(Data shown)

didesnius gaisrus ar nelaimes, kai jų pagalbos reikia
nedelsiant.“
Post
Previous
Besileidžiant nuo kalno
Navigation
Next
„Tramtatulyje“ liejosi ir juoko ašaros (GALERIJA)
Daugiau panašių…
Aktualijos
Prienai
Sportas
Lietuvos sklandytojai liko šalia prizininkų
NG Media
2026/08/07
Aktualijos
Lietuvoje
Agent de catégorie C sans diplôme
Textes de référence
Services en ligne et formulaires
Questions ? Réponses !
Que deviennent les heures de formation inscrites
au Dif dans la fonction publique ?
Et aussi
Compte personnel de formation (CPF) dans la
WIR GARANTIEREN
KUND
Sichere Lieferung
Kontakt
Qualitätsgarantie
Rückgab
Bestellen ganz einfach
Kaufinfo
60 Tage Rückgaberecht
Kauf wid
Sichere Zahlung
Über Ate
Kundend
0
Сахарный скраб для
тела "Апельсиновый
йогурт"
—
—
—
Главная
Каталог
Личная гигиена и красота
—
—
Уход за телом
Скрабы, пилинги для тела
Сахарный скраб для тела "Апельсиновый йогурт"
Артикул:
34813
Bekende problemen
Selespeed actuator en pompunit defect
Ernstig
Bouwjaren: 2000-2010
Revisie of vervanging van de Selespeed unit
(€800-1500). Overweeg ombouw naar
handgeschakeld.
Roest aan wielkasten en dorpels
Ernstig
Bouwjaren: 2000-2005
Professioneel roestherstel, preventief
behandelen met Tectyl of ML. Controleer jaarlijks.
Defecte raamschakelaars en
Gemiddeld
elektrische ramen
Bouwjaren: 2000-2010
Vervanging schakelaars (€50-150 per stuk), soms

(End Data shown)
(Data shown)

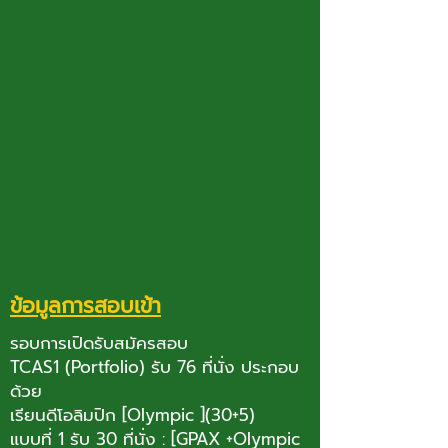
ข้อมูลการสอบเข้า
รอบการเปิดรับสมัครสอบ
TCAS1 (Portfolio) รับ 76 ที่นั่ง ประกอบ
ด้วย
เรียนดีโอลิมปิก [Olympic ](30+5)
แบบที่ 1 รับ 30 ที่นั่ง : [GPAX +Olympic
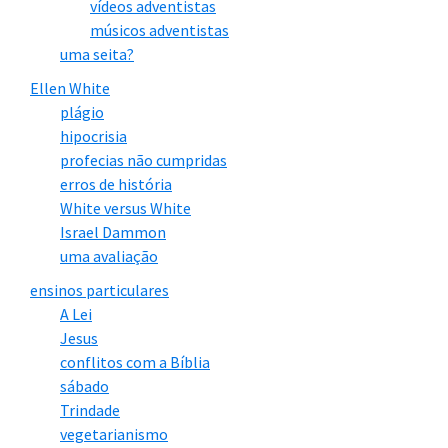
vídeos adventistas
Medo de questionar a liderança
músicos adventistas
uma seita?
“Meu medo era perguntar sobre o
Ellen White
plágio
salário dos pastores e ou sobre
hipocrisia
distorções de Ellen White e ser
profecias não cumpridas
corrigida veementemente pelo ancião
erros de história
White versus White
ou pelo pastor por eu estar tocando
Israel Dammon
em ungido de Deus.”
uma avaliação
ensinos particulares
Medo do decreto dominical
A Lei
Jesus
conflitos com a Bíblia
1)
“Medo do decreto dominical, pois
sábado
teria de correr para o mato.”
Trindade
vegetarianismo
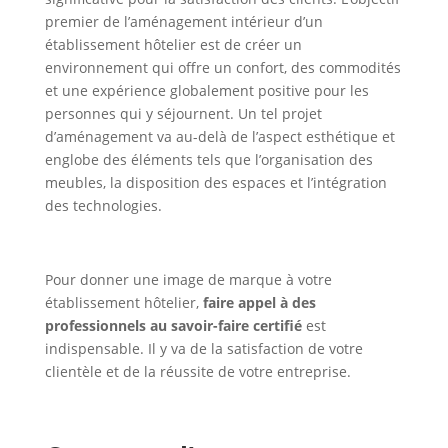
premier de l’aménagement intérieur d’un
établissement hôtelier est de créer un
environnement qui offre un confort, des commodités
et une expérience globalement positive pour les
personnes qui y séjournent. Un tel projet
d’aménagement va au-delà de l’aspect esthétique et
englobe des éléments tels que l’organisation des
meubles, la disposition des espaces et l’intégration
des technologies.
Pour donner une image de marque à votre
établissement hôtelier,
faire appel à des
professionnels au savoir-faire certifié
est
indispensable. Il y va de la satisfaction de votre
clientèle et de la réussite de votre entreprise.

(End Data shown)
(Data shown)

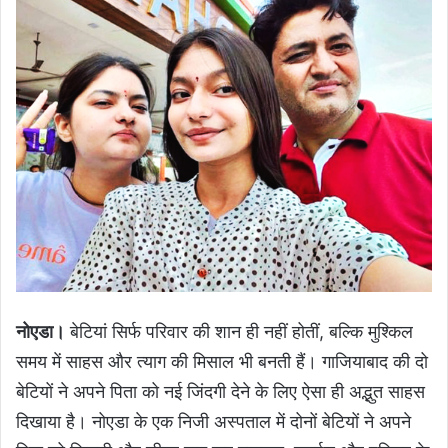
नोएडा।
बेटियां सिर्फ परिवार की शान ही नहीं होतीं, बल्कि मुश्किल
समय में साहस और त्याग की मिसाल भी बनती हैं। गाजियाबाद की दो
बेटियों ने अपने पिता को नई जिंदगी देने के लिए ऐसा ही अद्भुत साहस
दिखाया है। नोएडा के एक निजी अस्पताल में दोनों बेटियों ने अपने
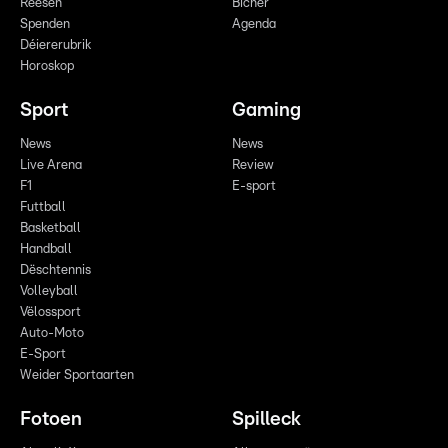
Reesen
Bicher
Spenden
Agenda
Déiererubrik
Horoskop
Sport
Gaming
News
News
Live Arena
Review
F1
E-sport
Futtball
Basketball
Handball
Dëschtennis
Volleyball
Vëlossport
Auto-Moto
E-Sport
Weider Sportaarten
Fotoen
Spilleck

(End Data shown)

[About this exercise]:
Report back each line in the material above that contains the string "adventistas".

[Completed task]:
vídeos adventistas
músicos adventistas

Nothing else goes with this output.